From the Department of Laboratory Medicine and Pathology, Mayo Clinic, Rochester, Minnesota (KJF, LJ, AMO, CG); Department of Anatomic Pathology, Cleveland Clinic, Cleveland, Ohio (BPR); Department of Molecular Genetics, Cleveland Clinic, Cleveland, Ohio (BPR); Department of Neuropathology, Johns Hopkins, Baltimore, Maryland (PCB); Department of Biomedical Statistics and Informatics, Mayo Clinic, Rochester, Minnesota (SMJ); and Institute of Pathology, University Hospital Erlangen, Erlangen, Germany (SB, EAM, FH).

Published: March 2016

Meningeal solitary fibrous tumor (SFT) and hemangiopericytoma (HPC) are considered to be distinct entities in the WHO Classification of CNS Tumours (2007).
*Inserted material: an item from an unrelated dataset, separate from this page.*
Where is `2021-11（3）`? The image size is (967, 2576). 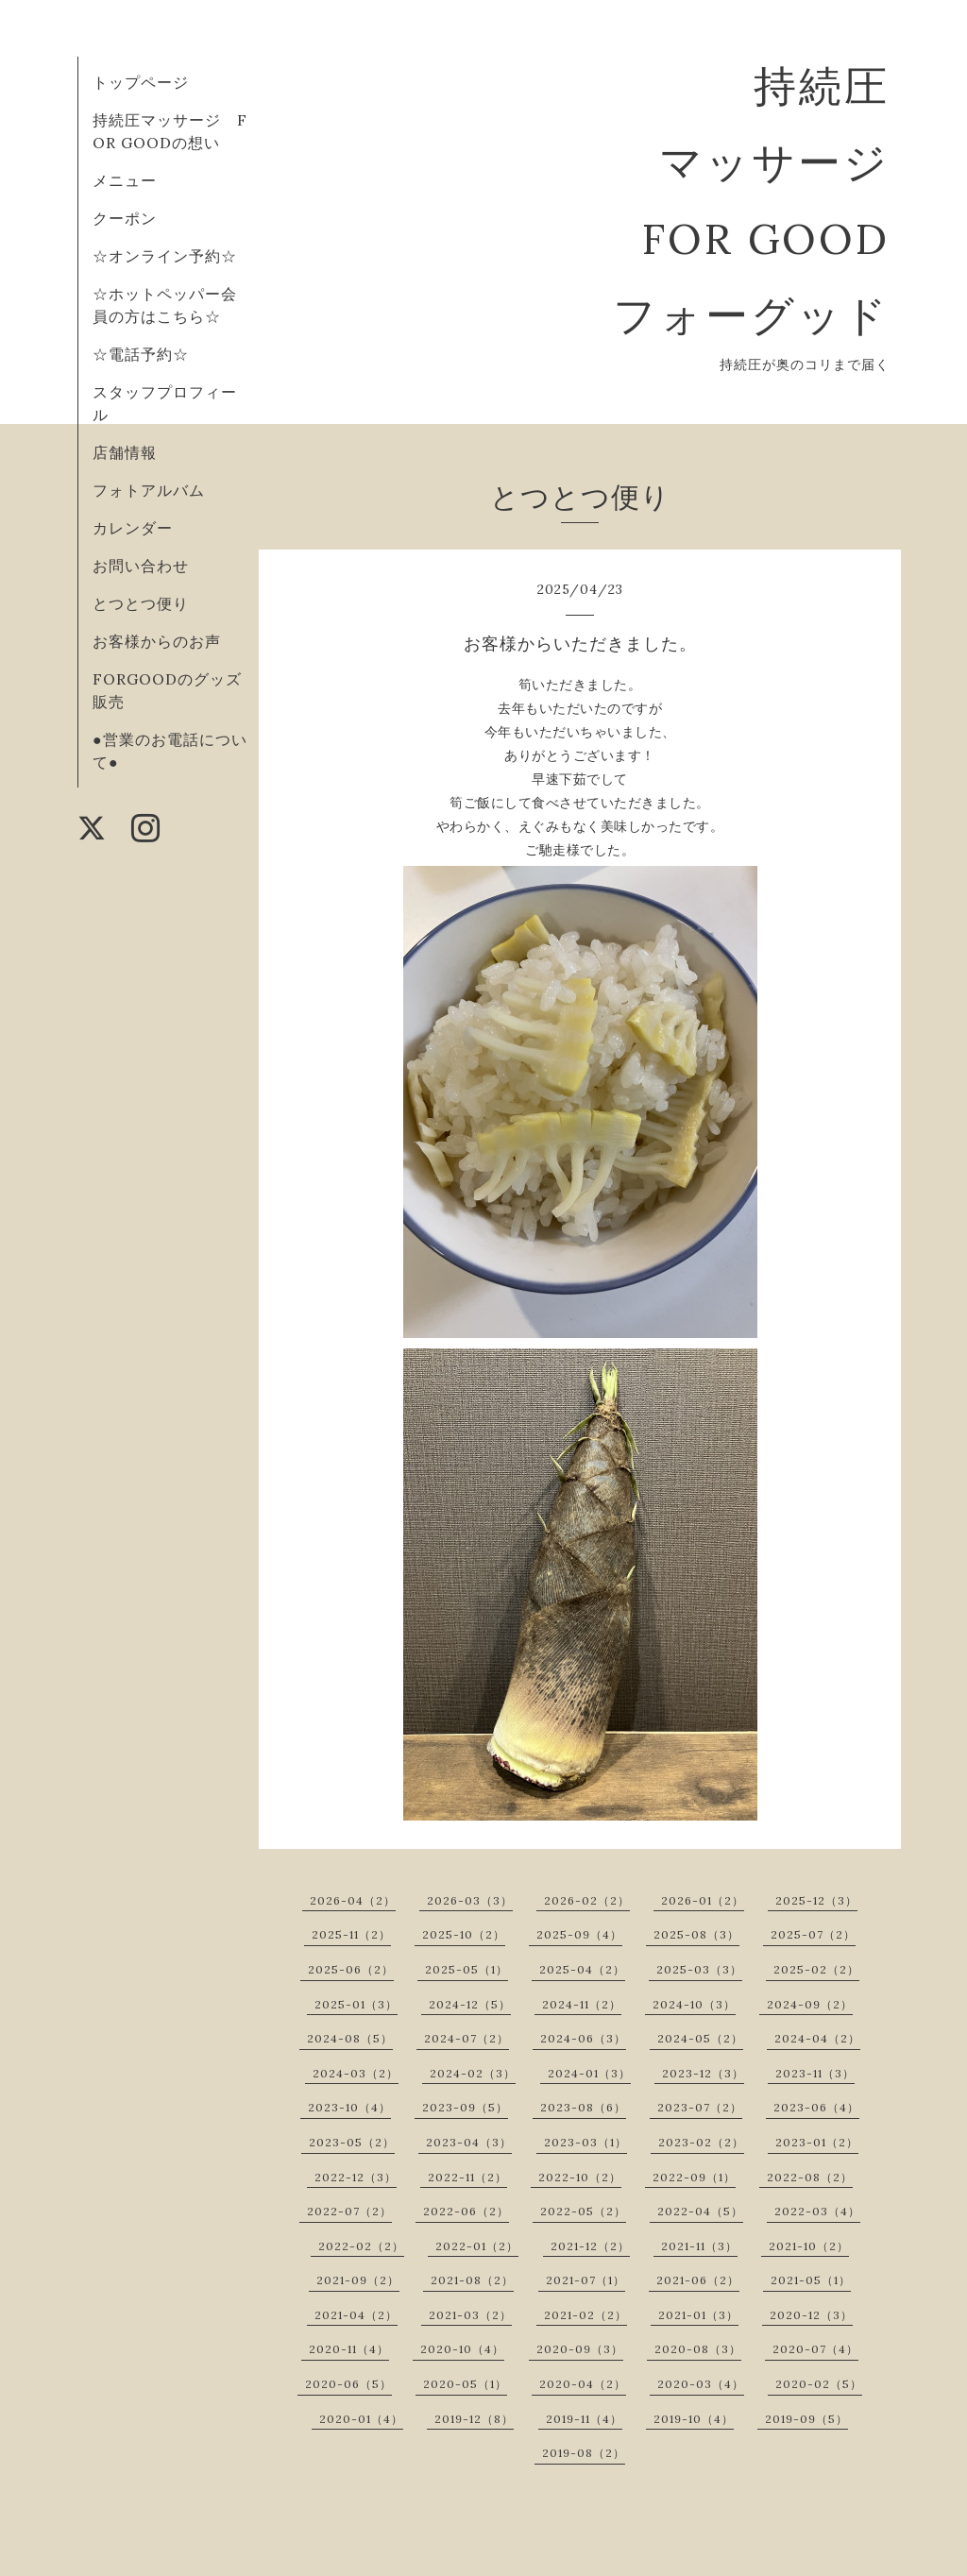 2021-11（3） is located at coordinates (699, 2246).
They harbor NAB2-STAT6 fusions similar to their soft tissue counterparts, supporting the view that they are part of a tumor continuum. We examined 30 meningeal-based tumors originally diagnosed as either SFT or HPC. These showed a spectrum of morphologic features and were diagnosed as SFTs, malignant SFTs, HPCs, or tumors with "intermediate" features. All of the tumors showed nuclear expression of STAT6. SFTs consistently expressed diffuse CD34, while HPCs and intermediate tumors had heterogeneous staining. NAB2-STAT6 fusions were identified in 20 cases, including 7 with exon 4-exon 3, 9 with exon 6-exon 17, and 4 with exon 6-exon 18 fusions. NAB2 exon 4-STAT6 exon 3 fusion correlated with classic SFT morphology and older age and showed a trend toward less mitotic activity; there was also a trend toward more aggressive behavior in tumors lacking NAB2 exon 4-STAT6 exon 3. Thus, despite their clinical and morphologic differences, meningeal-based SFTs, HPCs, and tumors with intermediate features, similar to their soft tissue counterparts, form a histopathologic spectrum unified by STAT6 immunoexpression and NAB2-STAT6 fusion.